▶ What to produce
Using the listing below, count the lines in which "disse" appears; give the count alone.

▶ Material for the task
┄┄┄┄┄┄┄┄┄┄┄┄┄┄┄┄┄┄┄┄
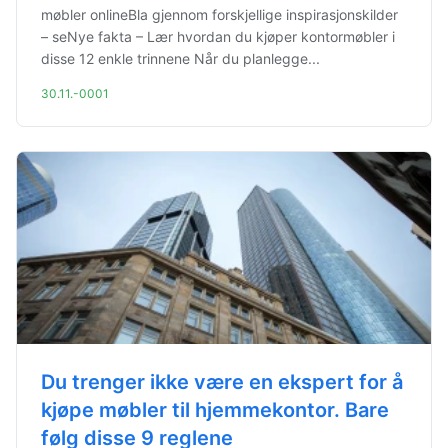
møbler onlineBla gjennom forskjellige inspirasjonskilder
– seNye fakta – Lær hvordan du kjøper kontormøbler i
disse 12 enkle trinnene Når du planlegge...
30.11.-0001
Du trenger ikke være en ekspert for å
kjøpe møbler til hjemmekontor. Bare
følg disse 9 reglene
┄┄┄┄┄┄┄┄┄┄┄┄┄┄┄┄┄┄┄┄
▶ Written solution
2